Eine dieser Dali-Vespas steht jetzt als unbezahlbares Unikat im Piaggio-Museum, in dem in diesem Jahr ein besonderes Jubiläum gefeiert wird: 140 Jahre Piaggio und 78 Jahre Vespa. Und es sind vor allem die kleinen Motorroller aus Italien, die es längst weltweit zu einem einzigartigen Kultstatus gebracht haben.
Das Piaggio-Museum ist Italiens größtes Motorradmuseum und zieht jährlich 700.000 Besucher an. In alten Werkshallen präsentieren sich auf 5.000 Quadratmetern mehr als 250 Fahrzeuge den Besuchern. Und weil vor sechs Jahren alles komplett renoviert wurde, dürfen die Italiener mit Fug und Recht behaupten, dass sich eines der weltweit modernsten Zweirad-Museen nahe Pisa befindet. Dass der Eintritt in diese heiligen Hallen auch noch gratis ist, sei nur so ganz nebenbei erwähnt.
Es sind beileibe nicht nur „Vespisti“ die das Museum besuchen. Auch wer sonst weniger mit Motorräder am Hut hat, kommt hier auf seine Kosten und versteht nach dem Rundgang den Kult, der sich weltweit rund um diesen Roller entwickelt hat.

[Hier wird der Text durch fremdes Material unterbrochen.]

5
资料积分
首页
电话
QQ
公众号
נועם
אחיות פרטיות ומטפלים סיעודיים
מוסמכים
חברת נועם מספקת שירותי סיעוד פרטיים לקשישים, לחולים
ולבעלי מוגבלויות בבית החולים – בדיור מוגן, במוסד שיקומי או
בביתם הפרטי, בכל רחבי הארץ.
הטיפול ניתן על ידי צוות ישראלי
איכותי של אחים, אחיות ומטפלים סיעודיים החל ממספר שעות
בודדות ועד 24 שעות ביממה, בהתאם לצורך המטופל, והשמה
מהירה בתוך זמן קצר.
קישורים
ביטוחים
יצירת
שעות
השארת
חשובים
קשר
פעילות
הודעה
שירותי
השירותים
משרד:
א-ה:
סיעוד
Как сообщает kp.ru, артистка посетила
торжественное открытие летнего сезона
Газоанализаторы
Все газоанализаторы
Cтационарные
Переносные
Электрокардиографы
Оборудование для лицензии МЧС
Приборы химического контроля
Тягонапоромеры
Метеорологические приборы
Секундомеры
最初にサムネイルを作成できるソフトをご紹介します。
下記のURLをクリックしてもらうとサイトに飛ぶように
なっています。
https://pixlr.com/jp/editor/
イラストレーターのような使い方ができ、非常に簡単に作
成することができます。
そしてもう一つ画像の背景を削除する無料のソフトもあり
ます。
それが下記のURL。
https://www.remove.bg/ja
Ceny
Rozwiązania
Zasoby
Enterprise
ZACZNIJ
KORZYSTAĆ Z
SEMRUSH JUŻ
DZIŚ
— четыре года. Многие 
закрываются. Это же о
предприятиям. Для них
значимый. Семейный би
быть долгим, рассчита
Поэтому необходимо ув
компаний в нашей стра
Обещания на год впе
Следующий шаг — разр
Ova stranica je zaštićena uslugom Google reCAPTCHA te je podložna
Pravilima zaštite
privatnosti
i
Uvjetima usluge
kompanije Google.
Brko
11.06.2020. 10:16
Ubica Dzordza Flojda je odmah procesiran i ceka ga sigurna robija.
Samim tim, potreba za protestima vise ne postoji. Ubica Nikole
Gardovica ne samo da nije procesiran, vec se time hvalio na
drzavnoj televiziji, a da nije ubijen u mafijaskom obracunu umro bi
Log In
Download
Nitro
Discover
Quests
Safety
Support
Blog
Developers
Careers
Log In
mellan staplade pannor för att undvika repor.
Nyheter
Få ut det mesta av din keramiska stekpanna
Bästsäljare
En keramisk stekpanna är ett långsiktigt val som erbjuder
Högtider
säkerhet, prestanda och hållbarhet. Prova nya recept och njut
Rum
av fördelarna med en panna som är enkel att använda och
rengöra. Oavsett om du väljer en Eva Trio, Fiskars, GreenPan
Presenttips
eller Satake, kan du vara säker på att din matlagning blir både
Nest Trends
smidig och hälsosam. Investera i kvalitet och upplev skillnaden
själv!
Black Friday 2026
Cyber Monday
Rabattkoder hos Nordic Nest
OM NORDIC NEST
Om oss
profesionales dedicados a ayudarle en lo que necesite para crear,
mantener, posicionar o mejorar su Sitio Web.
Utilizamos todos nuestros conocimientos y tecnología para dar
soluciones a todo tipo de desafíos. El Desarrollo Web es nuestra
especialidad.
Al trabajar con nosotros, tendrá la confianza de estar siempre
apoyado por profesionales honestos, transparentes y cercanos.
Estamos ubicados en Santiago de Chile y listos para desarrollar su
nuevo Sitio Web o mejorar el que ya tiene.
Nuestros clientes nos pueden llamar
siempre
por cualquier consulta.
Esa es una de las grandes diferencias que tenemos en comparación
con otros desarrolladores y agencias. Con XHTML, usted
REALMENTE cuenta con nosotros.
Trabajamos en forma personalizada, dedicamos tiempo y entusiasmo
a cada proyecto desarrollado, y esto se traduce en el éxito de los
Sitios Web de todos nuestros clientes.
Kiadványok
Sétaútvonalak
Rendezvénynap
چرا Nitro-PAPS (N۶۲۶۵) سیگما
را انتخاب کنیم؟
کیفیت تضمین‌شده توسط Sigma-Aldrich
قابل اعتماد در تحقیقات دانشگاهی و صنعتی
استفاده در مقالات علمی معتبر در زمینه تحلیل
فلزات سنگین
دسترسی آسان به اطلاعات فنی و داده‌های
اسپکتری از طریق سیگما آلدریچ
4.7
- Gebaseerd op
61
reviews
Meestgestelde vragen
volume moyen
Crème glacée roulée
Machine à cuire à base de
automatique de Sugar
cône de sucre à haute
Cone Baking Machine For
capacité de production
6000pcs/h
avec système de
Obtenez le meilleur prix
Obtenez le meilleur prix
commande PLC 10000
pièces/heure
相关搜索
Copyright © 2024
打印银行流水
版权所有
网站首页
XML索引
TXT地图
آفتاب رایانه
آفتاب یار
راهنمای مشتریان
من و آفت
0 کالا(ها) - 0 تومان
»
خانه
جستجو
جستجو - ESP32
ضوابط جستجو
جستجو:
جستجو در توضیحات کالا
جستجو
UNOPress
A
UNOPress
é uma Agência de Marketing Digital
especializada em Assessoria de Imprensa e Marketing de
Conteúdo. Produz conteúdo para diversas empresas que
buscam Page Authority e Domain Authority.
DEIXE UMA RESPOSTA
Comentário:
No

Vespa gehört zum Piaggio-Konzern. Der wurde vor 140 Jahre gegründet und baute stets viel mehr als die herzigen Motorroller. Zum Konzert gehören heute auch die Motorradmarken Aprillia, Derbi, Laverda und Moto Guzzi. Namen, die in der Geschichte des Motorsports von 104 Weltmeistertiteln in den unterschiedlichsten Kategorien erzählen: von Supermoto bis zu MotoGP, von Trial bis zu Superbike. Auch für diese Erfolges und Sternstunden der italienischen Motorradgeschichte ist Platz in den alten Werkshallen.
1884 hat Rinaldo Piaggio eine Schiffsbaufirma gegründet. Später waren es Eisenbahnwagen und dann wandte er sich dem Flugzeugbau zu. 1916 baute er dazu eine völlig neues Flugzeugwerk in Pontedera, wo sich noch heute die Produktionsstätte von Piaggio befindet.
Nach dem zweiten Weltkrieg verboten die Siegermächte Piaggio die Herstellung irgendwelcher Rüstungsgüter. Also suchte Enrico Piaggio, der inzwischen von seinem Vater das Unternehmen übernommen hatte, nach einem Ausweg. Dabei kam ihm entgegen, dass nach dem Krieg nicht nur in Italien immer mehr Menschen und Firmen preiswerte Transportfahrzeuge für den Wiederaufbau suchten. So entwickelte Piaggio einen Motorroller, den er 1946 unter dem Namen Vespa (italienisch „Wespe“) vorstellte. Zwei Jahre später präsentierte die Firma dann auch noch einen dreirädrigen Kleintransporter, den sie Ape („Biene“) nannte.
1987 übernahm Piaggio auch den österreichischen Mofahersteller Puch. Inzwischen ist Piaggio Marktführer im Rollerbau in Europa und mit 7.500 Beschäftigen einer der wichtigsten Arbeitgeber im Großraum Pisa.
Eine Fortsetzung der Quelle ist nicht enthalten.